7/10
When a studio backlot became the eastern front.
11 July 2022
Warning: Spoilers
A group of World War I veterans and up stunt pilots in the movies and end up dealing with an autocratic director who's just as bad as the Germans, resulting in a tragic crash during shooting. Richard Dix, Robert Armstrong, Joel McCrea and Hugh Herbert go up against the very cruel Erich von Stroheim who that is jealous over the fact that movie star Mary Astor once had a relationship with one of them. The survivors suspect that he sabotaged the plane that Armstrong was flying, resulting in a fiery conclusion. They take matters into their own hands, hoping to force a confession out of him, and von Stroheim ends up getting a severe taste of his own medicine.
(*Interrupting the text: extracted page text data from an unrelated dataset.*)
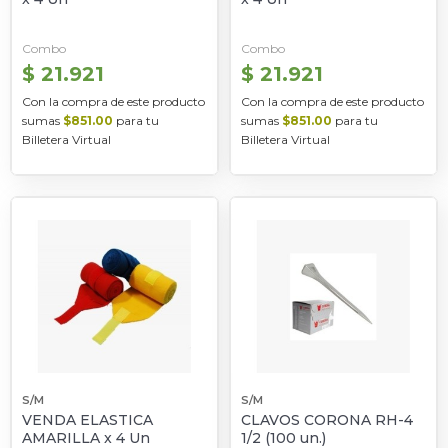
Combo
Combo
$ 21.921
$ 21.921
Con la compra de este producto
Con la compra de este producto
sumas
$851.00
para tu
sumas
$851.00
para tu
Billetera Virtual
Billetera Virtual
S/M
S/M
VENDA ELASTICA
CLAVOS CORONA RH-4
AMARILLA x 4 Un
1/2 (100 un.)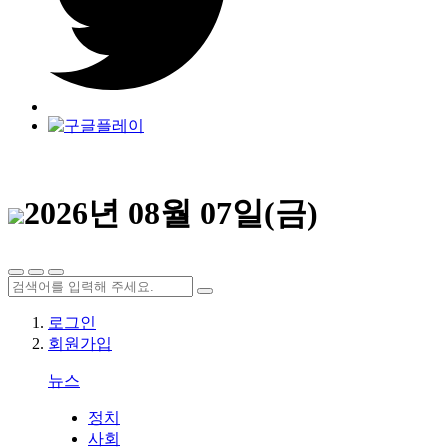
2026년 08월 07일(금)
로그인
회원가입
뉴스
정치
사회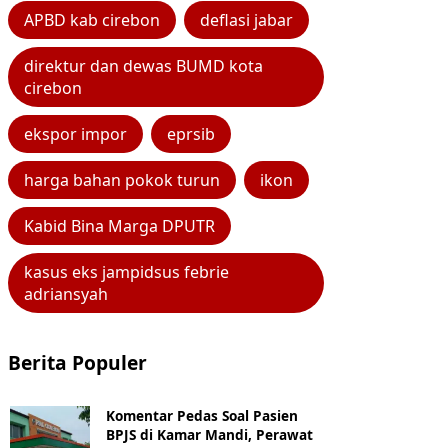
APBD kab cirebon
deflasi jabar
direktur dan dewas BUMD kota
cirebon
ekspor impor
eprsib
harga bahan pokok turun
ikon
Kabid Bina Marga DPUTR
kasus eks jampidsus febrie
adriansyah
Berita Populer
Komentar Pedas Soal Pasien
BPJS di Kamar Mandi, Perawat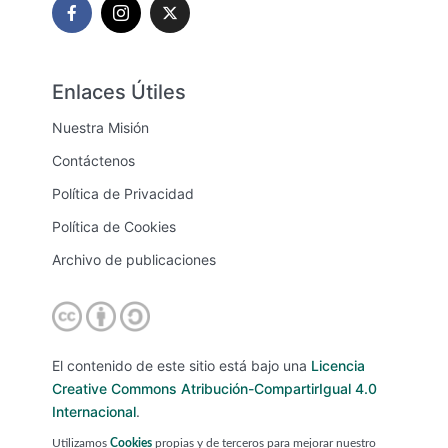
Enlaces Útiles
Nuestra Misión
Contáctenos
Política de Privacidad
Política de Cookies
Archivo de publicaciones
El contenido de este sitio está bajo una
Licencia
Creative Commons Atribución-CompartirIgual 4.0
Internacional
.
Utilizamos
Cookies
propias y de terceros para mejorar nuestro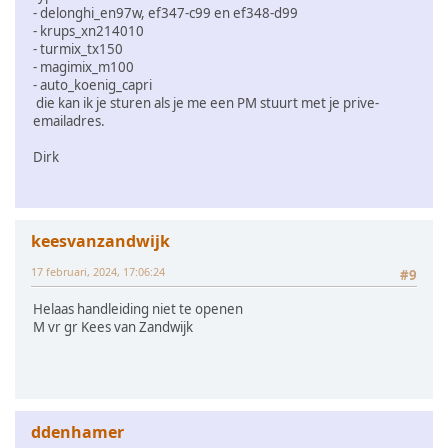
- delonghi_en97w, ef347-c99 en ef348-d99
- krups_xn214010
- turmix_tx150
- magimix_m100
- auto_koenig_capri
die kan ik je sturen als je me een PM stuurt met je prive-
emailadres.
Dirk
keesvanzandwijk
17 februari, 2024, 17:06:24
#9
Helaas handleiding niet te openen
M vr gr Kees van Zandwijk
ddenhamer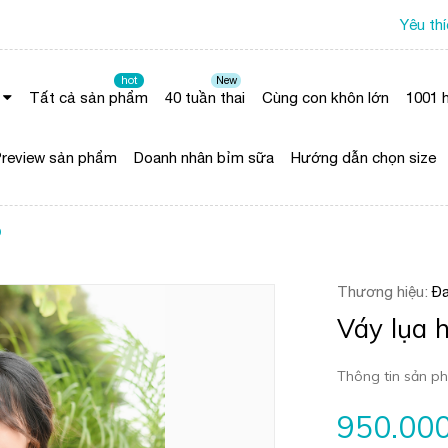
Yêu th
hot
New
Tất cả sản phẩm
40 tuần thai
Cùng con khôn lớn
1001 h
review sản phẩm
Doanh nhân bỉm sữa
Hướng dẫn chọn size
O
Thương hiệu:
Đa
Váy lụa
Thông tin sản ph
950.00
This is quite the intense melodrama that gets even more melodramatic as the three men hold von Stroheim in a movie studio hangar, complete with the wailing winds going on outside in the middle of the night. There's a bit of comedy with Herbert as the hard drinking pilot, seen during the World War I footage being given a gun so he can go kill the cook, and some sensational flying sequences both in the combat moments and when they are on location shooting a movie. The reaction to Dix bidding farewell to a German in a plane about to crash is very funny.

Under the direction of George Archainbaud, this is a genuinely unsettling film about revenge without remorse, with excellent performances by everybody, but von Stroheim giving a performance nearly equal to Max in "Sunset Boulevard". Had there been supporting Oscar awards at the time, he definitely would have been a contender. Dorothy Peterson as "pest" is adorable. Certainly quite memorable as a pre-code melodrama that got an Oscar nomination for Max Steiner but certainly deserve to be honored for it sound effects.